Attorney's Column

Court Rules Parties are Generally Free to Shorten The Period Within Which to Commence a Lawsuit

By THOMAS H. WELBY, P.E., ESQ. and GREGORY J. SPAUN, ESQ.

Construction contracts, like other contracts, are meant to define the relationship between the parties. In that regard, the parties are generally free to negotiate the terms of that contract. It is only where the contractual language at issue is contrary to statute, against public policy, or is unreasonable, will a court decline to enforce the contract as negotiated between the parties.

While parties are generally free to negotiate to shorten (but not lengthen) the period within which to start a lawsuit (the contractual statute of limitations) from the otherwise applicable six years, where the contract’s shortened limitations period effectively nullifies the claim before it arises it will be found to be unreasonable. However, this is a very fact intensive determination, and the same shortened period may be upheld in one instance, while in the next instance the exact same time period may be deemed unreasonable by a different judge. In the recent case of Cashman Dredging and Marine Contracting Co., LLC v City of New York, a court upheld a period as short as six months.

Background

In May of 2016, Cashman Dredging and Marine Contracting Co. entered into a contract with the City of New York for the dredging of portions of Flushing Bay in Queens, NY. The contract contained a provision that any lawsuit relating to the project must be brought within six months of the date of substantial completion.

Once started, the project quickly encountered problems. These problems were determined to stem from the design’s failure to account for certain low tide conditions, which resulted in slope failures. While the city investigated the issue, all work was put on hold, and delays ensued. Work ultimately resumed and on Oct. 22, 2020, the project was determined to be substantially complete.

As a result of the delays, Cashman asserted a delay claim seeking $808,013 in damages, which it set forth in its verified statement of damages on May 5, 2021. Although some negotiations were had on the delay claim, no formal determination was ever made, and no resolution was reached. In order to collect on this claim, on Aug. 31, 2022, Cashman commenced its lawsuit. The city moved to dismiss, arguing that the claim was untimely as it had not been brought within the six-month contractual limitations period. Cashman opposed, arguing that its delay claim had not accrued because no determination had been made (which it argued was, itself, a breach of the contract), and therefore its claim was timely. Cashman also cross-moved to assert a claim to compel the city to make a formal determination on its delay claim.

Decision

The motion court granted the city’s motion and dismissed Cashman’s claims (and denied its cross motion relating to a formal determination on the delay claim). In doing so, the court cited the six-month limitations period under the contract and found that the lawsuit, commenced nearly two years after substantial completion, was well outside of that limitations period.
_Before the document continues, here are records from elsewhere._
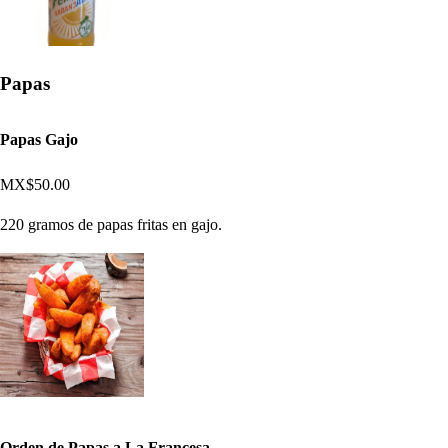
Papas
Papas Gajo
MX$50.00
220 gramos de papas fritas en gajo.
Orden de Papas a La Francesa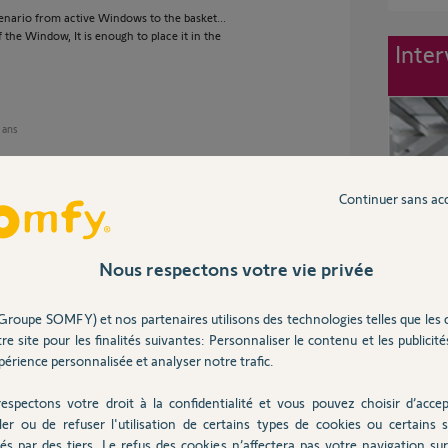
cenario from active Windows to the basket...
f the Window, It is enough to place it in the
Inter
1 ans
Continuer sans ac
homa interface on the smartphone, slip the
after some time to open the interface again
 there is an app available. So I want to be able
Nous respectons votre vie privée
 with a few tabs in the app.
Groupe SOMFY) et nos partenaires utilisons des technologies telles que les 
re site pour les finalités suivantes: Personnaliser le contenu et les publicités
11 ans
érience personnalisée et analyser notre trafic.
espectons votre droit à la confidentialité et vous pouvez choisir d’accep
ler ou de refuser l'utilisation de certains types de cookies ou certains s
hope Mr Somfy heard you...
és par des tiers. Le refus des cookies n’affectera pas votre navigation sur 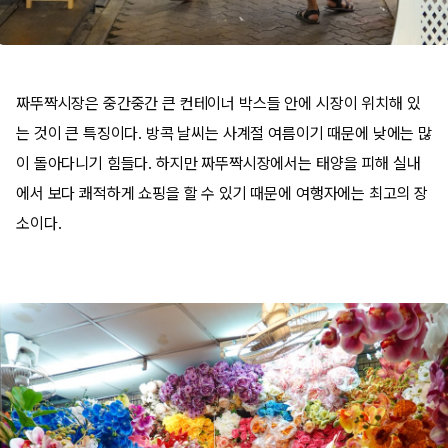
짜뚜짝시장은 중간중간 큰 컨테이너 박스들 안에 시장이 위치해 있
는 것이 큰 특징이다. 방콕 날씨는 사계절 여름이기 때문에 낮에는 많
이 돌아다니기 힘들다. 하지만 짜뚜짝시장에서는 태양을 피해 실내
에서 보다 쾌적하게 쇼핑을 할 수 있기 때문에 여행자에는 최고의 장
소이다.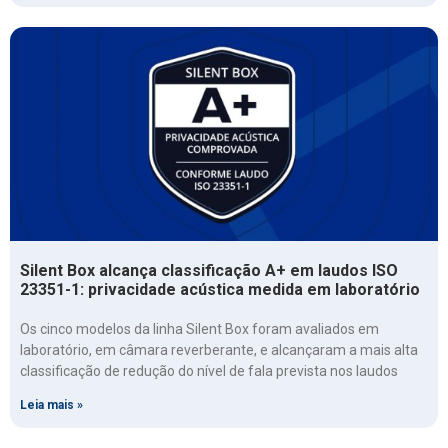
Silent Box alcança classificação A+ em laudos ISO
23351-1: privacidade acústica medida em laboratório
Os cinco modelos da linha Silent Box foram avaliados em
laboratório, em câmara reverberante, e alcançaram a mais alta
classificação de redução do nível de fala prevista nos laudos
Leia mais »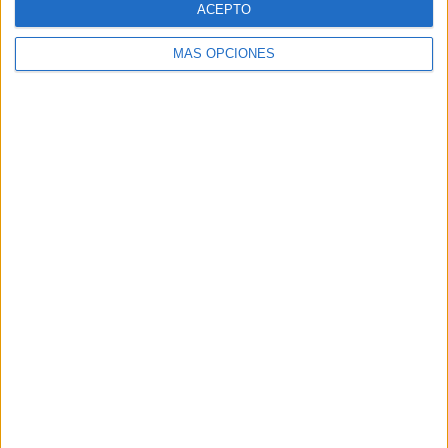
ACEPTO
MÁS OPCIONES
Buscar
Buscar
¿TE GUSTA NUESTRO MATERIAL?
Introduce tu email para unirte a otros
80.860 suscriptores.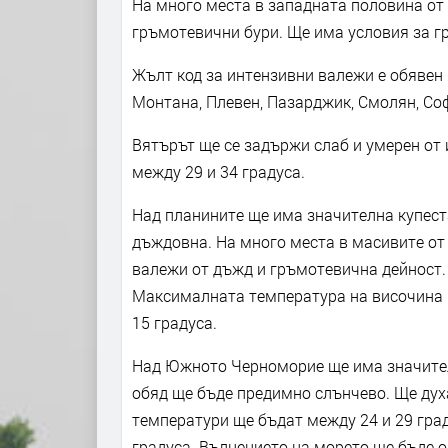
На много места в западната половина от
гръмотевични бури. Ще има условия за г
Жълт код за интензивни валежи е обявен 
Монтана, Плевен, Пазарджик, Смолян, Со
Вятърът ще се задържи слаб и умерен от
между 29 и 34 градуса.
Над планините ще има значителна купеста
дъждовна. На много места в масивите от
валежи от дъжд и гръмотевична дейност. 
Максималната температура на височина 12
15 градуса.
Над Южното Черноморие ще има значител
обяд ще бъде предимно слънчево. Ще дух
температури ще бъдат между 24 и 29 град
градуса. Вълнението на морето ще бъде о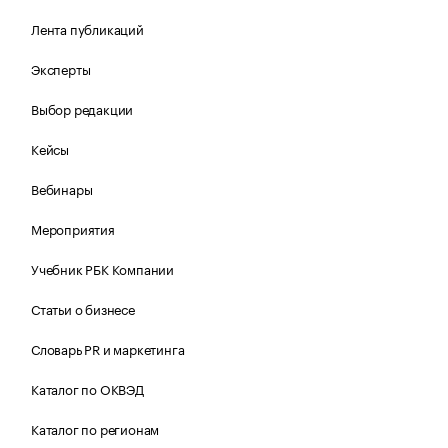
Лента публикаций
Эксперты
Выбор редакции
Кейсы
Вебинары
Мероприятия
Учебник РБК Компании
Статьи о бизнесе
Словарь PR и маркетинга
Каталог по ОКВЭД
Каталог по регионам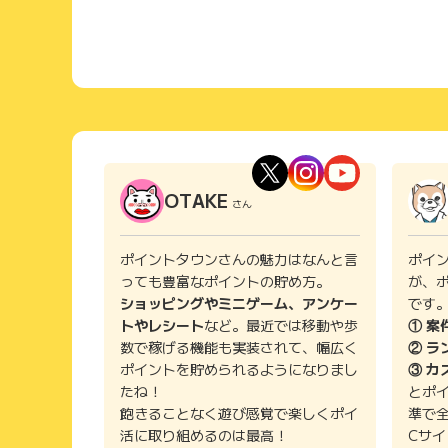
OTAKE
さん
ポイントタウンさんの魅力はなんと言
ポイ
っても豊富なポイントの貯め方。
が、
ショッピングやミニゲーム、アンケー
です
トやレシート
など。最近では移動や歩
① 案
数で稼げる機能も実装されて、幅広く
② ラ
ポイントを貯められるようになりまし
③ カ
たね！
とポ
飽きることなく遊び感覚で楽しくポイ
準で
活に取り組めるのは最高！
Cサ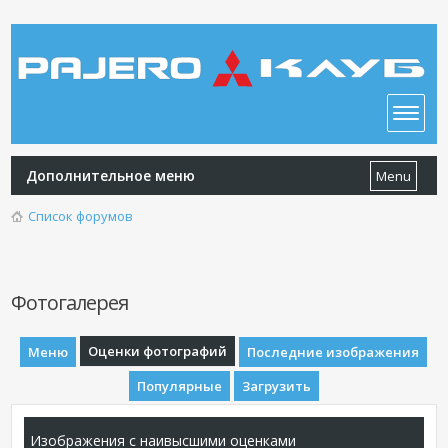
Дополнительное меню
Menu
Список форумов
Фотогалерея
Оценки фотографий
Меню
Последние изображения
Популярные
Загрузить
Изображения с наивысшими оценками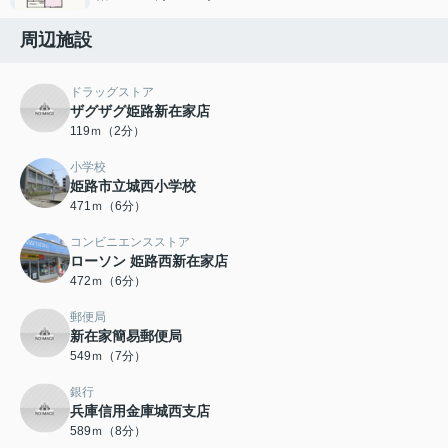
周辺施設
ドラッグストア
ザグザグ姫路新在家店
119ｍ（2分）
小学校
姫路市立城西小学校
471ｍ（6分）
コンビニエンスストア
ローソン 姫路西新在家店
472ｍ（6分）
郵便局
新在家簡易郵便局
549ｍ（7分）
銀行
兵庫信用金庫城西支店
589ｍ（8分）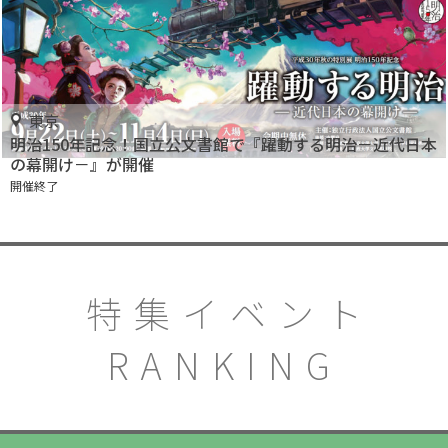
東京
明治150年記念！国立公文書館で『躍動する明治－近代日本
の幕開け－』が開催
開催終了
特集イベント
RANKING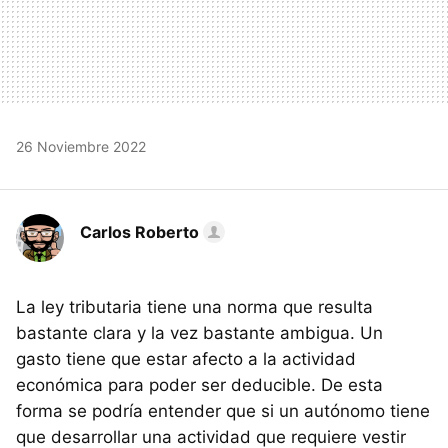
26 Noviembre 2022
Carlos Roberto
La ley tributaria tiene una norma que resulta
bastante clara y la vez bastante ambigua. Un
gasto tiene que estar afecto a la actividad
económica para poder ser deducible. De esta
forma se podría entender que si un autónomo tiene
que desarrollar una actividad que requiere vestir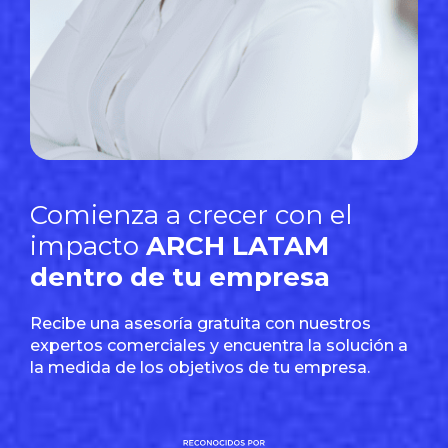
Comienza a crecer con el
impacto
ARCH LATAM
dentro de tu empresa
Recibe una asesoría gratuita con nuestros
expertos comerciales y encuentra la solución a
la medida de los objetivos de tu empresa.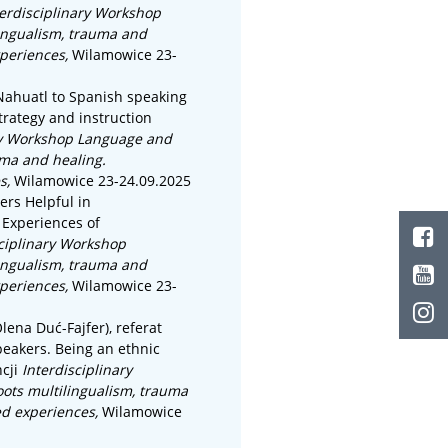
terdisciplinary Workshop
ingualism, trauma and
xperiences,
Wilamowice 23-
Nahuatl to Spanish speaking
trategy and instruction
ry Workshop Language and
uma and healing.
es,
Wilamowice 23-24.09.2025
ers Helpful in
 Experiences of
sciplinary Workshop
ingualism, trauma and
xperiences,
Wilamowice 23-
lena Duć-Fajfer)
, referat
akers. Being an ethnic
ncji
Interdisciplinary
ts multilingualism, trauma
ed experiences,
Wilamowice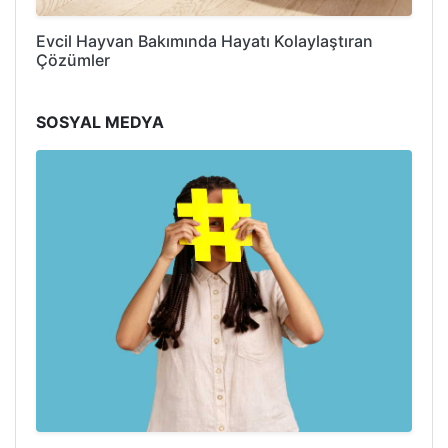
Evcil Hayvan Bakımında Hayatı Kolaylaştıran
Çözümler
SOSYAL MEDYA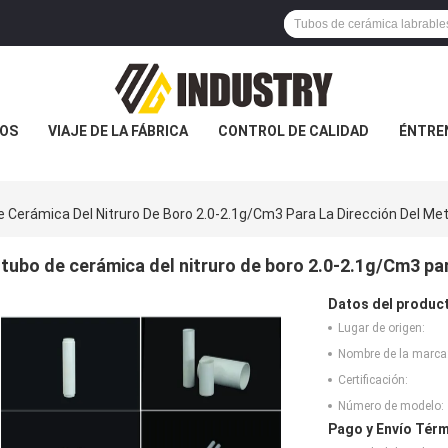
OS
VIAJE DE LA FÁBRICA
CONTROL DE CALIDAD
ÉNTRE
 Cerámica Del Nitruro De Boro 2.0-2.1g/Cm3 Para La Dirección Del Met
tubo de cerámica del nitruro de boro 2.0-2.1g/Cm3 par
Datos del produc
Lugar de origen:
Nombre de la marca
Certificación:
Número de modelo:
Pago y Envío Térm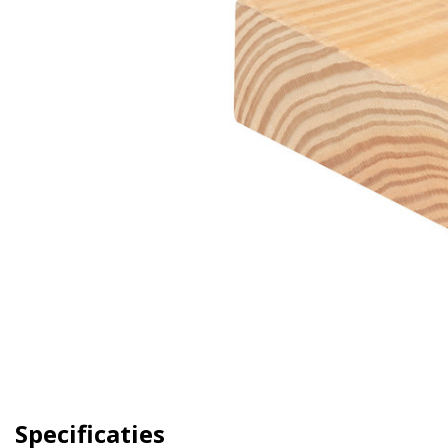
Specificaties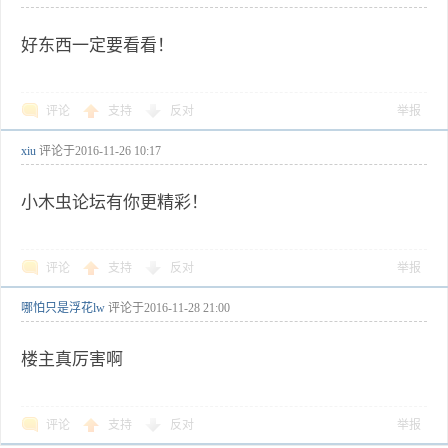
好东西一定要看看！
评论
支持
反对
举报
xiu
评论于
2016-11-26 10:17
小木虫论坛有你更精彩！
评论
支持
反对
举报
哪怕只是浮花lw
评论于
2016-11-28 21:00
楼主真厉害啊
评论
支持
反对
举报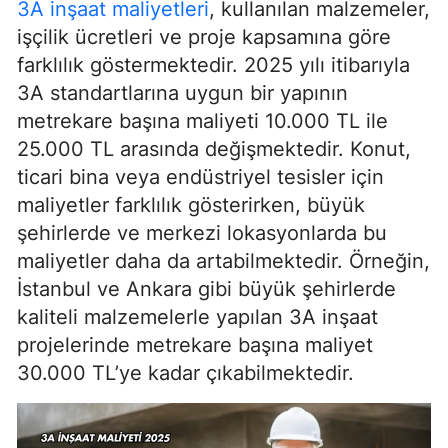
3A inşaat maliyetleri
, kullanılan malzemeler,
işçilik ücretleri ve proje kapsamına göre
farklılık göstermektedir. 2025 yılı itibarıyla
3A standartlarına uygun bir yapının
metrekare başına maliyeti 10.000 TL ile
25.000 TL arasında değişmektedir. Konut,
ticari bina veya endüstriyel tesisler için
maliyetler farklılık gösterirken, büyük
şehirlerde ve merkezi lokasyonlarda bu
maliyetler daha da artabilmektedir. Örneğin,
İstanbul ve Ankara gibi büyük şehirlerde
kaliteli malzemelerle yapılan 3A inşaat
projelerinde metrekare başına maliyet
30.000 TL’ye kadar çıkabilmektedir.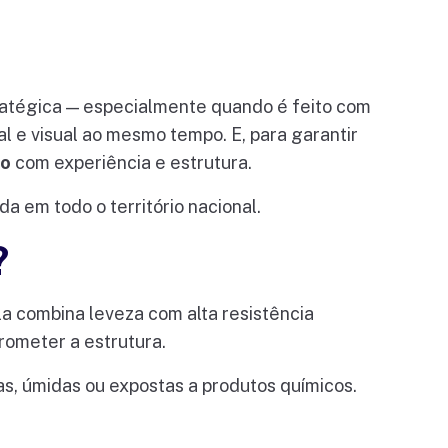
ratégica — especialmente quando é feito com
al e visual ao mesmo tempo. E, para garantir
so
com experiência e estrutura.
a em todo o território nacional.
?
Ela combina leveza com alta resistência
rometer a estrutura.
as, úmidas ou expostas a produtos químicos.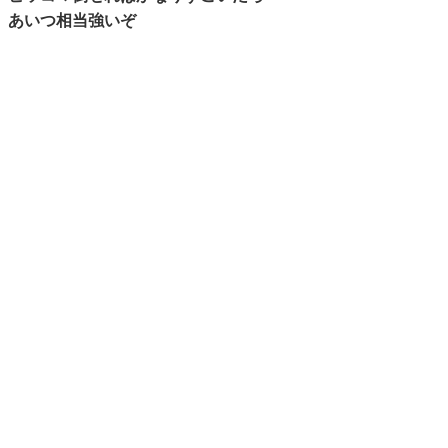
あいつ相当強いぞ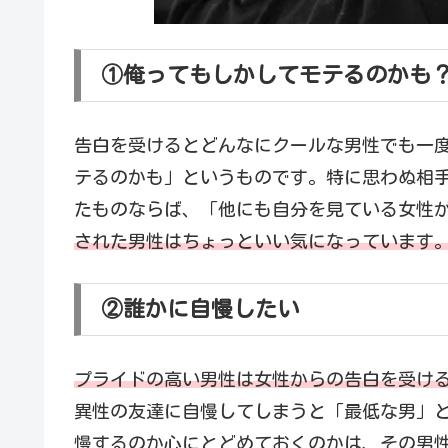
①俺ってもしかしてモテるのかも
告白を受けるとどんなにクールな男性でも一
テるのかも」というものです。特に思わぬ相
たものならば、「他にも自分を見ている女性
された男性はちょっといい気になっています
②誰かに自慢したい
プライドの高い男性は女性からの告白を受け
異性の友達に自慢してしまうと「最低な男」
慢するのか心にとどめておくのかは、その男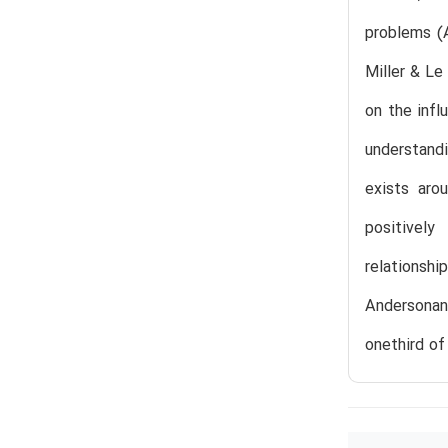
problems (A
Miller & Le
on the infl
understand
exists aro
positivel
relationsh
Andersonand
onethird of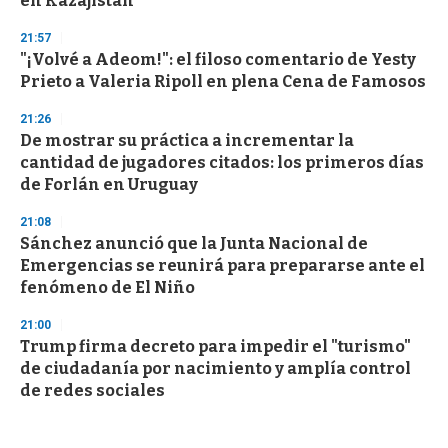
en Kazajistán
21:57
"¡Volvé a Adeom!": el filoso comentario de Yesty
Prieto a Valeria Ripoll en plena Cena de Famosos
21:26
De mostrar su práctica a incrementar la
cantidad de jugadores citados: los primeros días
de Forlán en Uruguay
21:08
Sánchez anunció que la Junta Nacional de
Emergencias se reunirá para prepararse ante el
fenómeno de El Niño
21:00
Trump firma decreto para impedir el "turismo"
de ciudadanía por nacimiento y amplía control
de redes sociales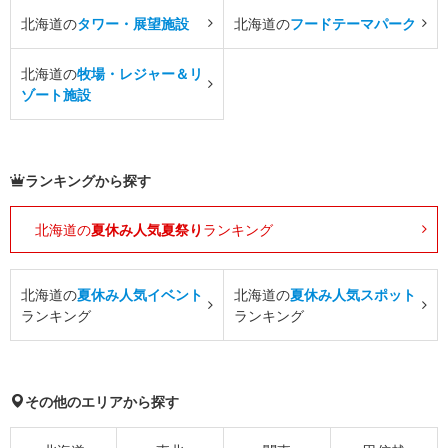
北海道の
タワー・展望施設
北海道の
フードテーマパーク
北海道の
牧場・レジャー＆リ
ゾート施設
ランキングから探す
北海道の
夏休み人気夏祭り
ランキング
北海道の
夏休み人気イベント
北海道の
夏休み人気スポット
ランキング
ランキング
その他のエリアから探す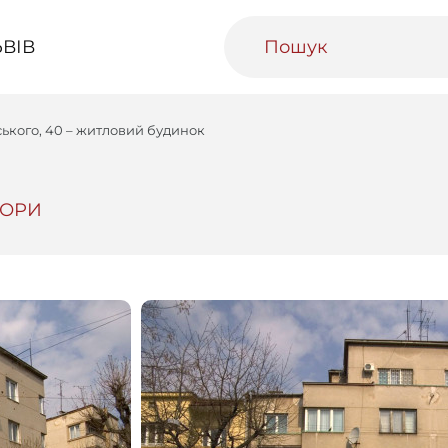
ВІВ
ського, 40 – житловий будинок
ТОРИ
ивний Львів
Міський медіаархів
Освітня п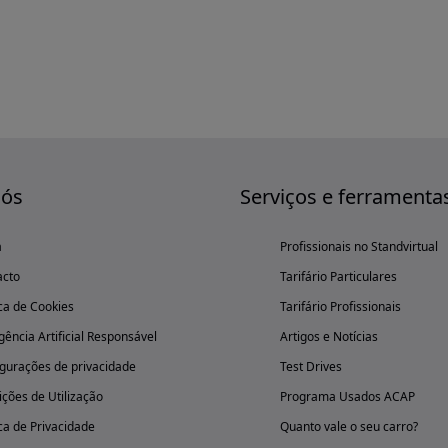
nós
Serviços e ferramenta
a
Profissionais no Standvirtual
acto
Tarifário Particulares
ica de Cookies
Tarifário Profissionais
igência Artificial Responsável
Artigos e Notícias
gurações de privacidade
Test Drives
ções de Utilização
Programa Usados ACAP
ica de Privacidade
Quanto vale o seu carro?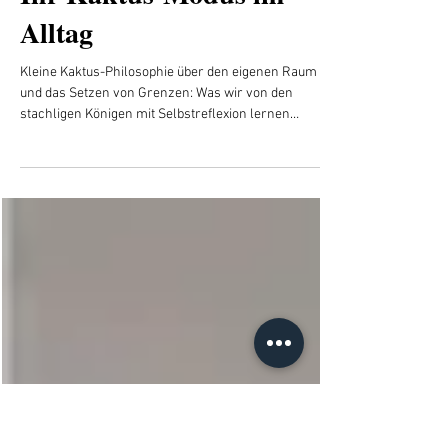
Tanja Alexa Holzer
24. Mai
3 Min. Lesezeit
Ihr Kaktus-Modus im
Alltag
Kleine Kaktus-Philosophie über den eigenen Raum
und das Setzen von Grenzen: Was wir von den
stachligen Königen mit Selbstreflexion lernen
können. Kakteenliebe auf Lanzarote kann mit einem
Schmunzeln lehrreich sein.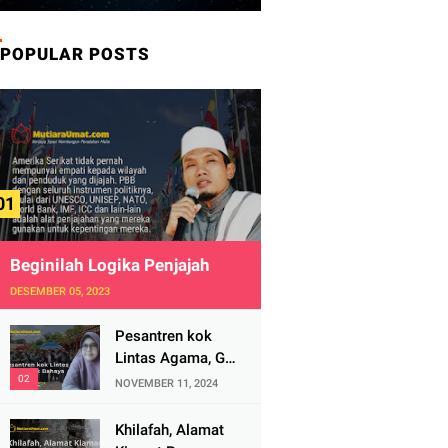
POPULAR POSTS
Beginilah Logika Penjajah
DESEMBER 05, 2023
Pesantren kok
Lintas Agama, Ga
Bahaya Tah?
NOVEMBER 11, 2024
Khilafah, Alamat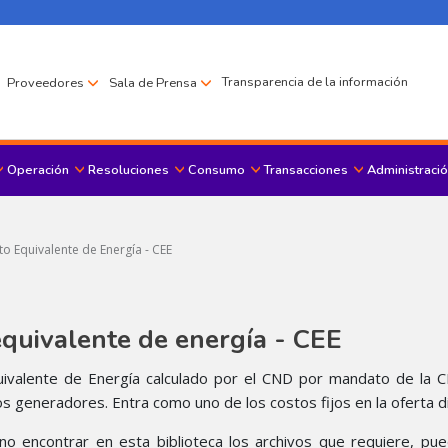
Transparencia de la información
Proveedores
Sala de Prensa
Operación
Resoluciones
Consumo
Transacciones
Administració
Menu principal
o Equivalente de Energía - CEE
quivalente de energía - CEE​
uivalente de Energía calculado por el CND por mandato de la C
os generadores. Entra como uno de los costos fijos en la oferta d
no encontrar en esta biblioteca los archivos que requiere, pue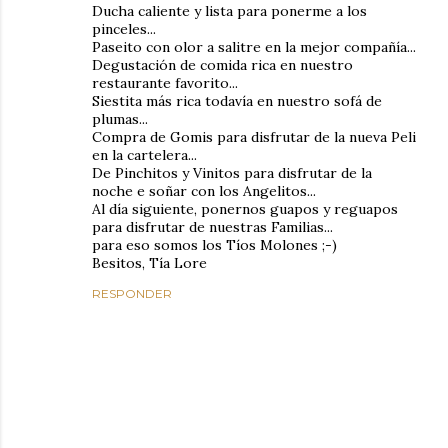
Ducha caliente y lista para ponerme a los
pinceles...
Paseito con olor a salitre en la mejor compañía...
Degustación de comida rica en nuestro
restaurante favorito...
Siestita más rica todavía en nuestro sofá de
plumas...
Compra de Gomis para disfrutar de la nueva Peli
en la cartelera...
De Pinchitos y Vinitos para disfrutar de la
noche e soñar con los Angelitos...
Al día siguiente, ponernos guapos y reguapos
para disfrutar de nuestras Familias...
para eso somos los Tíos Molones ;-)
Besitos, Tía Lore
RESPONDER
As to the argument that the claim had not yet accrued, the court noted that the delay claim, itself, was not articulated until after the six-month limitations period had expired. However, even following that logic to its conclusion, the court noted the contract provided that the city had only 60 days after the submission of the final statement of damages to act on the claim, so the proposed claim to compel any determination would, itself, have been time barred under that applicable statute of limitations.

Comment

This column often notes that the construction contract is the single most important document defining the relationship between the parties in our industry. Here, the court reminds us that parties are free to agree to shorten the time within which to start a lawsuit arising out of the contract. (Sometimes a party may do this unwittingly.)

There is an exception to this freedom that the limitations period cannot be so short that it runs before the claim actually accrues. However, absent such circumstances, parties would be advised that, where they have agreed to a shortened limitations period, they must exercise extra diligence to do everything they need to do to preserve and prosecute their claims within that shortened period.

Consulting with construction counsel in drafting and reviewing contracts so that you can be sure that any shortened limitations period passes the reasonableness test (and does not run before the claim accrues), and how to best timely assert any claims within that shortened period, could be very helpful. Please also study your contract at the beginning of the job—not at the end.

About the author: Thomas H. Welby, an attorney and licensed professional engineer, is General Counsel to the Construction Industry Council of Westchester & Hudson Valley, Inc., and the Building Contractors Association, and is the Founder of and Senior Counsel to the law firm of Welby, Brady & Greenblatt, LLP. Gregory J. Spaun, General Counsel to the Queens and Bronx Building Association, and an attorney and a partner with the firm, co-authors this series with Mr. Welby.